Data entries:
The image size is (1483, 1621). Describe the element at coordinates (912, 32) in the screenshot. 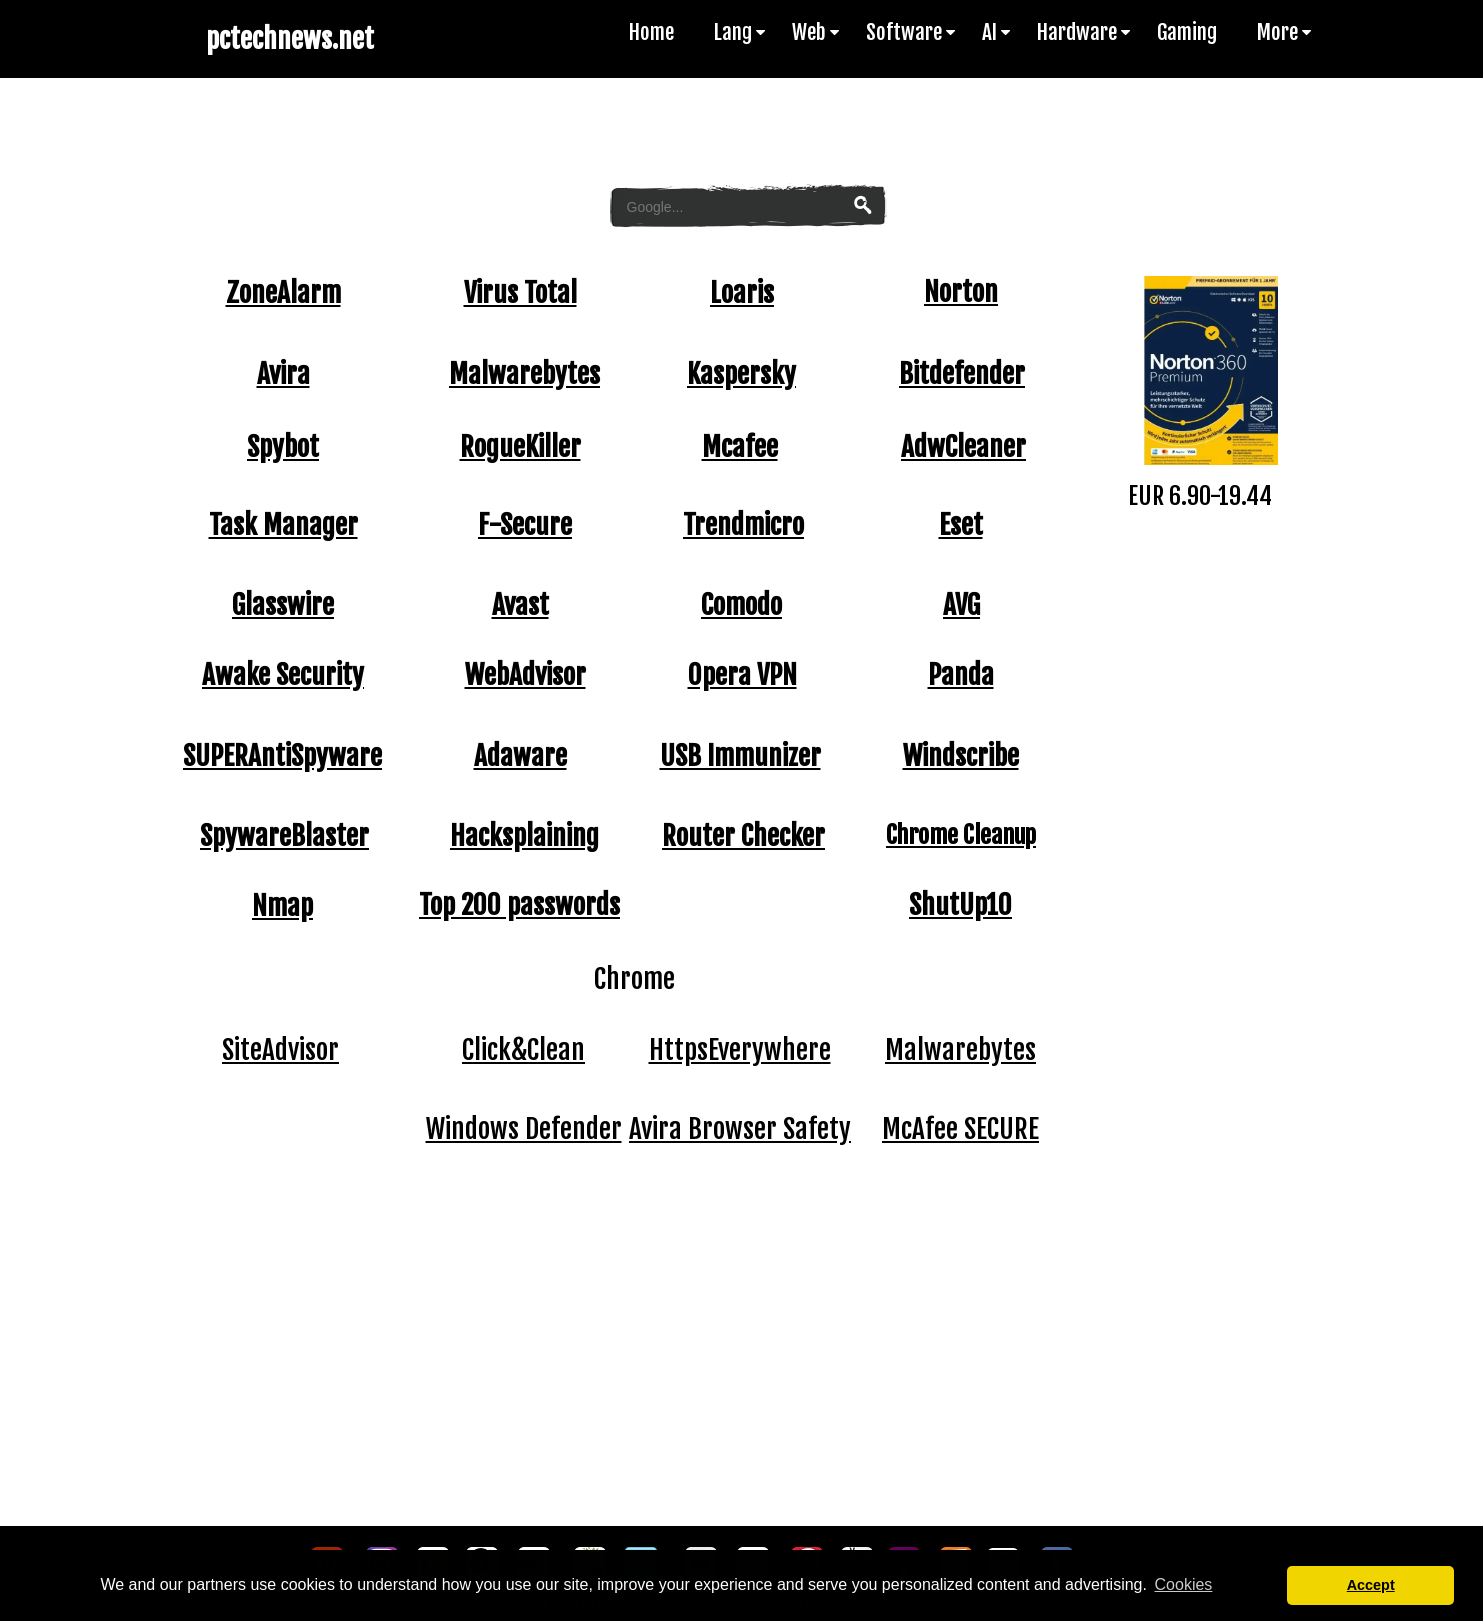

I see `Software` at that location.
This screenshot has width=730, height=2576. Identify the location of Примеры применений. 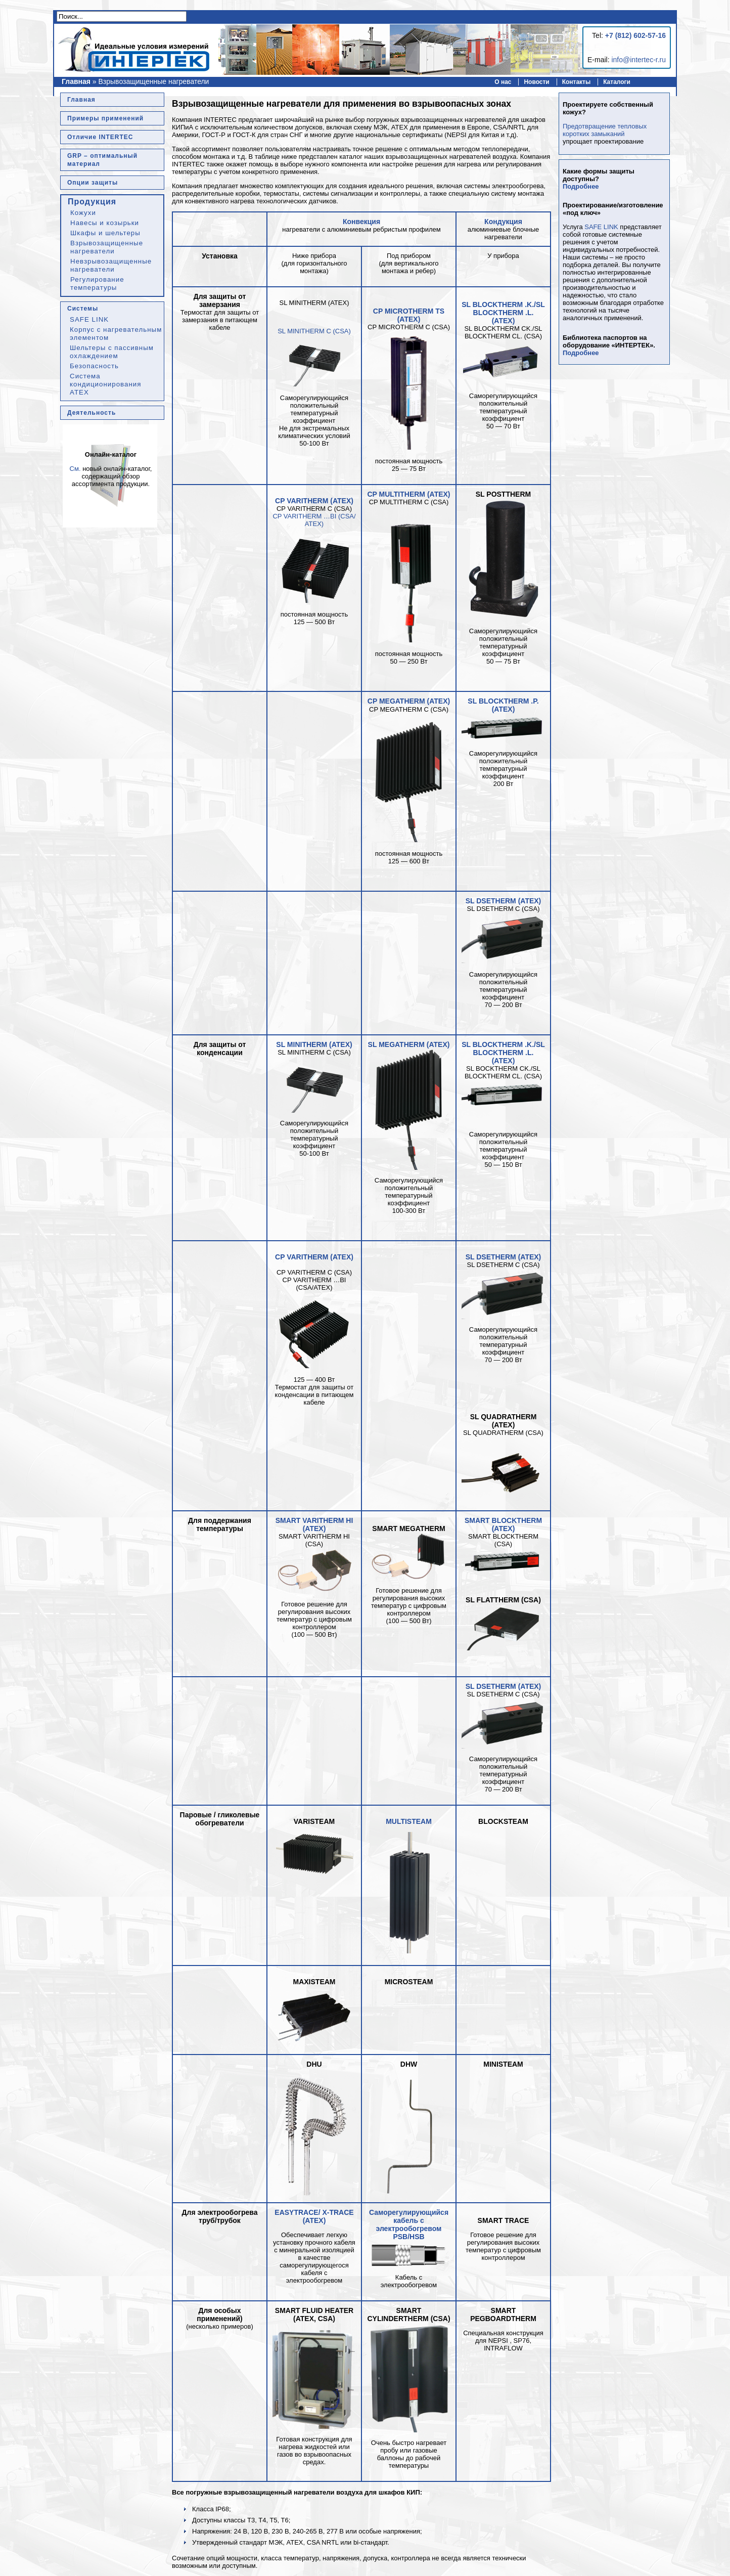
(105, 118).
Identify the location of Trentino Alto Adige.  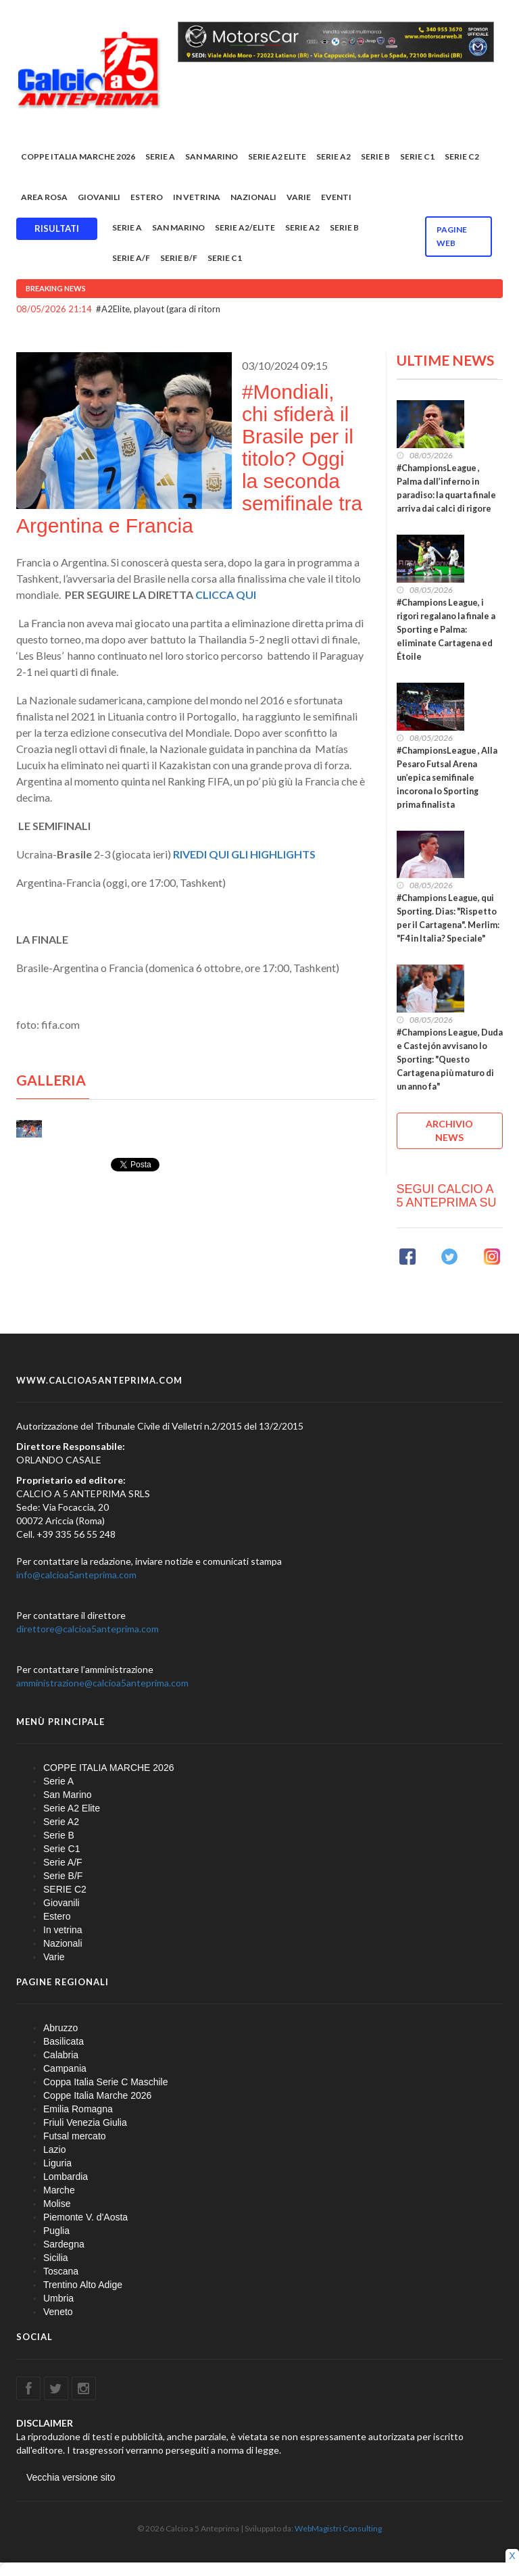
(82, 2284).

Problem statement: Restate every line above word for word. Do not carry over the images.

Result:
The image size is (1483, 1621). Describe the element at coordinates (912, 32) in the screenshot. 

I see `Software` at that location.
This screenshot has width=730, height=2576. Identify the location of Примеры применений. 
(105, 118).
Identify the location of Trentino Alto Adige.  
(82, 2284).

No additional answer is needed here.